War Horse - Paul Beekmans

No wonder Paul Beekmans became a professional footballer. Growing up near the home of one of Europe's biggest...

No wonder Paul Beekmans became a professional footballer.

Growing up near the home of one of Europe's biggest clubs, in the midst of the Dutch football explosion of the 1990s, it was hardly likely that a young lad with his talent would become anything else.

The Gold Coast United midfield enforcer spent his childhood years only a short train ride away from Philips Stadion, the home ground of one of Holland's most successful football clubs, PSV Eindhoven.

As a kid, Beekmans and his friends would go along to PSV games and gaze in wonderment as players like Ronaldo, Romario, Jaap Stam and Phillip Cocu strutted their stuff in what was essentially his neighbourhood.

Those countless hours spent in the terraces, immersing himself in pure football and emulating his heroes in the park afterwards can probably explain why Beekmans developed a passion and understanding of football that few can rival.

Fast forward to 2004 and Beekmans, in the blue and white colours of his first club, FC Den Bosch, was playing against the very club that inspired his career.

He made nearly 200 appearances for Den Bosch but none would have been quite as special as when he took on the might of PSV Eindhoven for the first time.

Under former Socceroos manager Guus Hiddink, they were a force to be reckoned with.

"There were so many good players who were there at that time," Beekmans said. "There was Cocu, Mark van Bommel, Ji-Sung Park, Alex..."

"We lost that game 3-0 but it was an amazing experience to come up against a team that was not only full of great players, but they were a machine - kind of like what Barcelona are like now."

It was another PSV player who had the most impact on a young Paul Beekmans - though he had already moved to Manchester United by the time he had the chance to play against them.

Ruud van Nistelrooy, the most famed product of FC Den Bosch, had barely cracked into senior football when Beekmans was making his way through the club's youth ranks.

"He was my trainer when I was 13 or 14," he said.

"He was only 19 or 20 himself - he'd only just made the first team. He came and watched us and ended up doing some training with us a few times."

"I watched some games of the first team and I saw him making his first steps in professional football."

"That was nice and I still have a shirt from him, that he signed in his first year at Den Bosch. It was a pleasure to see him start his career."

Beekmans could see that van Nistelrooy had something special about him, even then - but as he would soon find out, it takes more than just hard work and talent alone to make it.

"He always worked hard, on and off the field. He a good player of course, but he was young and not that good yet," he said.

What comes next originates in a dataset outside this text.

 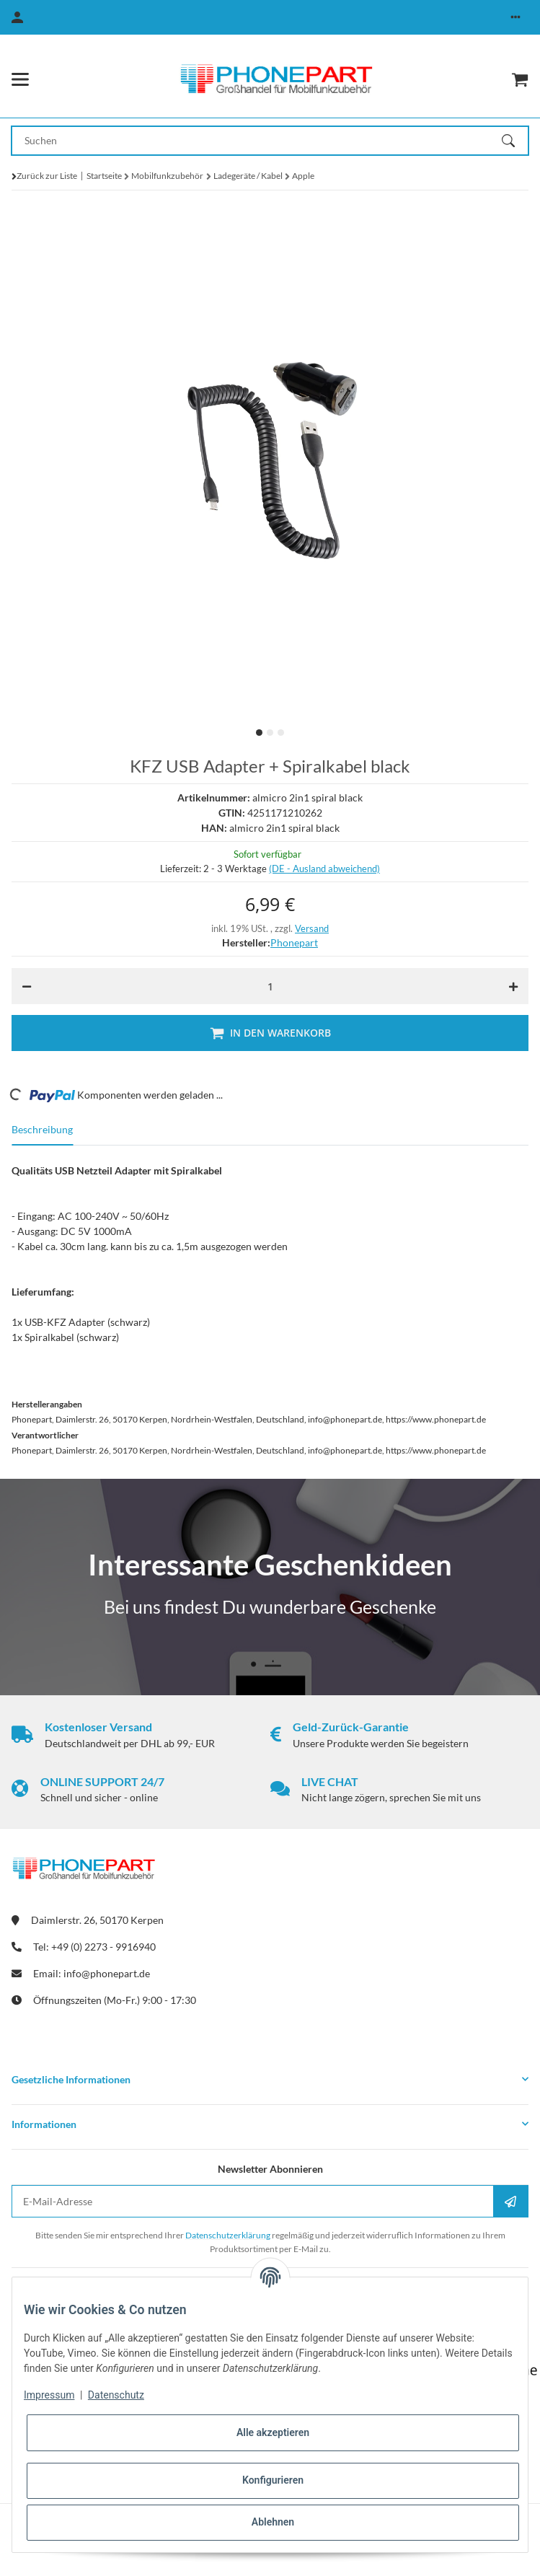 What do you see at coordinates (273, 2522) in the screenshot?
I see `Ablehnen` at bounding box center [273, 2522].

"It's always difficult, you see so many players blessed with ability but how far they get depends on luck or injuries or something else."

Indeed, if his own cards had fallen another way, Beekmans could have easily followed in van Nistelrooy's footsteps and embarked on a career of his own in the Premier League.

"Sometimes you need a bit of luck for your career to go down a certain path and I never had it," he said.

"There was some interest from England but my club asked for too much money (for the transfer fee) and it never happened."

"I had other opportunities before to play in other countries but there was always a reason why it didn't end up happening."

But eventually - after a decade in the Netherlands, six years with Den Bosch and nearly 100 caps for SC Cambuur - the door finally opened itself for a move abroad.

Armed with the knowledge gained from years of experience and an irrepressible desire to travel, Beekmans made the move to the Hyundai A-League and Gold Coast United in June this year - and he hasn't looked back.

"It's another country, another culture. It's good for me to play in another place. It's different from Holland. That doesn't mean it's better or worse, just different," he said of his new life in Australia.

"I like it here - the people, the football. There's a lot of traveling but that doesn't matter. The level of the league is good, the fields are good, the stadiums are good."

"The only thing left for me are some more points, then everything is perfect," he smiled.